Дверь громко скрипнула, будто кто-то, опиравшийся на нее, сдвинулся с места. Кристоф не сказал ни слова, когда Грейвс пошел со мной в комнату. И хорошо.

— Как будто оно пытается сидеть тихо, но дыхание все равно слышно.

Грейвс снова неловко шевельнулся. Я хотела отодвинуться от него, но он не отпускал меня. Сердце стало биться ровнее. Выступил пот. Тонкие голубые нити охранного заклятия светились на стенах мягким светом, не искрили, не метались в судорожных вспышках.

Бабушка мной гордилась бы. Я уже несколько раз накладывала охранные заклятья без ее рябиновой палочки. Я сглотнула комок, подбиравшийся к горлу. Сон все еще стоял перед глазами, а в ушах звенели крики и треск пламени — так же осязаемо, как объятия Грейвса и мое собственное хриплое дыхание.

— Ботинки.

— Что? — он склонил голову набок.

— Надевай ботинки. И мои дай.

Я вывернулась из его рук и нащупала свои ботинки как раз там, где оставила — у матраца. Сунув в них ноги, схватила сумку. Пистолет на месте. Проверила обойму, громко защелкнула ее. Сняла с предохранителя.
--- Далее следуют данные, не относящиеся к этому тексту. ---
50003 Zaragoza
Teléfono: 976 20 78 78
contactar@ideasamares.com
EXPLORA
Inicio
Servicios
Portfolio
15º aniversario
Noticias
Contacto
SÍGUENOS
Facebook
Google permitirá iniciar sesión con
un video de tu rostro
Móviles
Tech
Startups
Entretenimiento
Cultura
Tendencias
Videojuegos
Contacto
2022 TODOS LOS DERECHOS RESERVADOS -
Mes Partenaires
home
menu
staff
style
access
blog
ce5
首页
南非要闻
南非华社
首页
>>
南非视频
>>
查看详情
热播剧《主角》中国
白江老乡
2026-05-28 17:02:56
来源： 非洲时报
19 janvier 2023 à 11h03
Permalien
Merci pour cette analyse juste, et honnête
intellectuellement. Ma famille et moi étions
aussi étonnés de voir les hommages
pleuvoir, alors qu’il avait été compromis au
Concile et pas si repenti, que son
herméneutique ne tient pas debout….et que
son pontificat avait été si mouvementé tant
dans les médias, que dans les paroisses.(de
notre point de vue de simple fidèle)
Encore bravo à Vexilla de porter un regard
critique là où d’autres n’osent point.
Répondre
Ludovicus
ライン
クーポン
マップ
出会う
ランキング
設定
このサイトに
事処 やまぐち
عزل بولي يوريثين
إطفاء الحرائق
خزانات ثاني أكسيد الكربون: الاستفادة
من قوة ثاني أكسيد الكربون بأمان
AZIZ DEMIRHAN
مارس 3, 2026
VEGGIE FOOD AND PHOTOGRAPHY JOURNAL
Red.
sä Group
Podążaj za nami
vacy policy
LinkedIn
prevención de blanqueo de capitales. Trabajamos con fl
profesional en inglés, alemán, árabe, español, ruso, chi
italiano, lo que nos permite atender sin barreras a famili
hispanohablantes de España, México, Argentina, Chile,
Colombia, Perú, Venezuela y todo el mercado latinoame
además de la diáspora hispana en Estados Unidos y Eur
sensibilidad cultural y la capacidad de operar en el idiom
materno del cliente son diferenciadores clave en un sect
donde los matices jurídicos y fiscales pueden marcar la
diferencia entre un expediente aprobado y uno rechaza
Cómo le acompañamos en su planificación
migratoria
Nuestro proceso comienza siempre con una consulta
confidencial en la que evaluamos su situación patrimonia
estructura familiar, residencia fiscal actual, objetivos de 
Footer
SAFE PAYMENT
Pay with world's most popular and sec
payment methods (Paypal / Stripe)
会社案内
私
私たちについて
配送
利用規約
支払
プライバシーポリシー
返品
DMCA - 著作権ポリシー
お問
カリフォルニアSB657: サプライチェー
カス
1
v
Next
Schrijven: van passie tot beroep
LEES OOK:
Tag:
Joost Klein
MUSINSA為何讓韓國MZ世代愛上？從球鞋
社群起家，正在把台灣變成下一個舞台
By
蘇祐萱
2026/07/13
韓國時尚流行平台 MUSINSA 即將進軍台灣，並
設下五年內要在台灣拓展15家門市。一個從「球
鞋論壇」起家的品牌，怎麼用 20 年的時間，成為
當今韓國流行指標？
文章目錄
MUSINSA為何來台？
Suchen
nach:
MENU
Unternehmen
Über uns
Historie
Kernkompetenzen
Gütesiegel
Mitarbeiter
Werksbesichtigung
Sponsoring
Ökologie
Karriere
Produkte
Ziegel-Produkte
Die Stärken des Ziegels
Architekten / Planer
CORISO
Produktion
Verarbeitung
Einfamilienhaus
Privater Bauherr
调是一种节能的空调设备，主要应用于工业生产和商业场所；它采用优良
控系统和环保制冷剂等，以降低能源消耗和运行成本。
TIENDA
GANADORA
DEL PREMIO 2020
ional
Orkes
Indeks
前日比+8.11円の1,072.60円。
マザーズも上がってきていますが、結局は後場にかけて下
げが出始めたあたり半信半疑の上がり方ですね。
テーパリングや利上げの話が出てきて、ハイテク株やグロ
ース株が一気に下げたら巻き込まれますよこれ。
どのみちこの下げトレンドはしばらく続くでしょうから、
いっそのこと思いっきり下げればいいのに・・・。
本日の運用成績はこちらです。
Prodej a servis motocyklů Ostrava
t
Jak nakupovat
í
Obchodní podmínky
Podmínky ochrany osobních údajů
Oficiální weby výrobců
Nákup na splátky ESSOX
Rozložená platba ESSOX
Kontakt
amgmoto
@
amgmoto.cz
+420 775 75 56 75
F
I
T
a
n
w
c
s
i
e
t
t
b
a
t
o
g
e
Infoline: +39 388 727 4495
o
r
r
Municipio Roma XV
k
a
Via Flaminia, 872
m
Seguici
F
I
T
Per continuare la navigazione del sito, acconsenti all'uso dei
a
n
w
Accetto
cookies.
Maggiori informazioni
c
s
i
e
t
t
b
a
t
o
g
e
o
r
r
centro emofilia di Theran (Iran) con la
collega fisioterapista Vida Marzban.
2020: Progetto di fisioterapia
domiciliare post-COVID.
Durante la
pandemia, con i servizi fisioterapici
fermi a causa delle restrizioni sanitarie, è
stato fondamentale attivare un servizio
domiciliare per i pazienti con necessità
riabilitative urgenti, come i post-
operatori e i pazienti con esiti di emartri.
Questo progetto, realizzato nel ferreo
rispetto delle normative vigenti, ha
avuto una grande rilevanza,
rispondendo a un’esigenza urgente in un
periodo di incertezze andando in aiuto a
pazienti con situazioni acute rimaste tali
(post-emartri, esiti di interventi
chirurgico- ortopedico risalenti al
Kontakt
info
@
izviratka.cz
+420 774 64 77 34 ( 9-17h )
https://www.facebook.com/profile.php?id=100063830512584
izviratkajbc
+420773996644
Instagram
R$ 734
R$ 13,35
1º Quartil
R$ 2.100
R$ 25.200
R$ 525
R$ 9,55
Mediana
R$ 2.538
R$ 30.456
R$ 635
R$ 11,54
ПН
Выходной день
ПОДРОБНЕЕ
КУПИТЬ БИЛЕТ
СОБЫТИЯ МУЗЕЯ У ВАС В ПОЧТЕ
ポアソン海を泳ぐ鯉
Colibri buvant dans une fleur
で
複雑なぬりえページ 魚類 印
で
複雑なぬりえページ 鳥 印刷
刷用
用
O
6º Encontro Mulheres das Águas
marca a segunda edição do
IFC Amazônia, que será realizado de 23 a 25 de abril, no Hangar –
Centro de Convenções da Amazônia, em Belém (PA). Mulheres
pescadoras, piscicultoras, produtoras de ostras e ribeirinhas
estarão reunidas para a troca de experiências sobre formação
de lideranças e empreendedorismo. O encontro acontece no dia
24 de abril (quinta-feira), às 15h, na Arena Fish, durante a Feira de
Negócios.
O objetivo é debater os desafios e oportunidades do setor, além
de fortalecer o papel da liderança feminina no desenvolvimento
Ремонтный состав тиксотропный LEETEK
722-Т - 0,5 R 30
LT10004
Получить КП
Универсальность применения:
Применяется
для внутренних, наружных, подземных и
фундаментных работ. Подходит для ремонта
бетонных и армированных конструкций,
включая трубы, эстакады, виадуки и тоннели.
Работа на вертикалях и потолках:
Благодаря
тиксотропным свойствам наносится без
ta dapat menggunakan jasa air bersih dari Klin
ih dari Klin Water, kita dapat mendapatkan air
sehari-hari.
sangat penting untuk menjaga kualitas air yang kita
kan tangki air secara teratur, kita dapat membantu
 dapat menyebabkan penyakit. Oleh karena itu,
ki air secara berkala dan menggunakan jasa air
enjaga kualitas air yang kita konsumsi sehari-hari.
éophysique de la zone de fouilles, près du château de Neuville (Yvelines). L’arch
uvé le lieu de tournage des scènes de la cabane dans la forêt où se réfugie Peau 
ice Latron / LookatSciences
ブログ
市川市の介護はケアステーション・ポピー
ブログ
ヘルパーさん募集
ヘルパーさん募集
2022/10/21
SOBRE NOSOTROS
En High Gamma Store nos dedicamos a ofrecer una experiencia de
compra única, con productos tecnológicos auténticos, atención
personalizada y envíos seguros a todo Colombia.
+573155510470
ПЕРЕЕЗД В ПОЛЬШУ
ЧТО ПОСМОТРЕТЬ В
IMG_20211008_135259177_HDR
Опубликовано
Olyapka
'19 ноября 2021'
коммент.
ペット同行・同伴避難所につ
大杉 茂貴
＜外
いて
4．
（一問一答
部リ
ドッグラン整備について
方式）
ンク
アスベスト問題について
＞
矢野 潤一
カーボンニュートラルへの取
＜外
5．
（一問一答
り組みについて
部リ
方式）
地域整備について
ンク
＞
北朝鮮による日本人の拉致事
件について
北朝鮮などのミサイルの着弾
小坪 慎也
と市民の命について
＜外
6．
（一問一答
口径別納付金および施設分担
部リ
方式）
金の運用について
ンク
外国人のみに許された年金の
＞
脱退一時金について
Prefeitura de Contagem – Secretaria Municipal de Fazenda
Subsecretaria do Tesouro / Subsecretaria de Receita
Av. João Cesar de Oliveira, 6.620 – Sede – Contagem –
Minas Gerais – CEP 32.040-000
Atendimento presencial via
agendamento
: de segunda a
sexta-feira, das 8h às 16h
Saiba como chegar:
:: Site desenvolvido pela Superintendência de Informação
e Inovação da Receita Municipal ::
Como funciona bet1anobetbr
Грейвс влез в свой плащ. Я тихо выдохнула и, пригнувшись, подкралась к окну. Спина ныла гораздо меньше. Наверное, выздоравливаю.

Меня охватило теплое, маслянистое ощущение наползающей ипостаси. Медальон уверенно пульсировал. В комнате стало как-то ярче, я чуть не подняла голову — не включился ли свет? Нет, конечно. Просто теперь я видела лучше.

Я прижалась к стене рядом с окном. В комнате темно, снаружи никто не заметит. Надеюсь.

Я осторожно выглянула во двор и поняла, что не так. На языке не взорвались восковые апельсины — опасности нет. Значит, там кто угодно, но не вампиры. Кто угодно…

Или мы сами себя накрутили. Незнакомый дом, все уставшие.

Тихо, Дрю. Услышав внутренний приказ, я замерла на месте и впилась глазами в узкую полоску крыши под нависшими ветвями. Вдруг там что-то шевельнулось, словно перелившись через конек с бесшумной, наводящей ужас грацией.

Я удивленно выдохнула. Длинное, упругое тело, шерсть, белое пятно на узкой морде.

Пепел!

Он остановился, подняв одну лапу, как кошка. Прикрыл глаза — их оранжевый огонь на секунду потух, — и заковылял дальше на трех лапах.

— Ну? — прошептал Грейвс. Он понял: я что-то увидела. Наверное, лицо выдало. Я стояла неподвижно, вглядываясь в щели жалюзи, а кости под кожей словно ожили.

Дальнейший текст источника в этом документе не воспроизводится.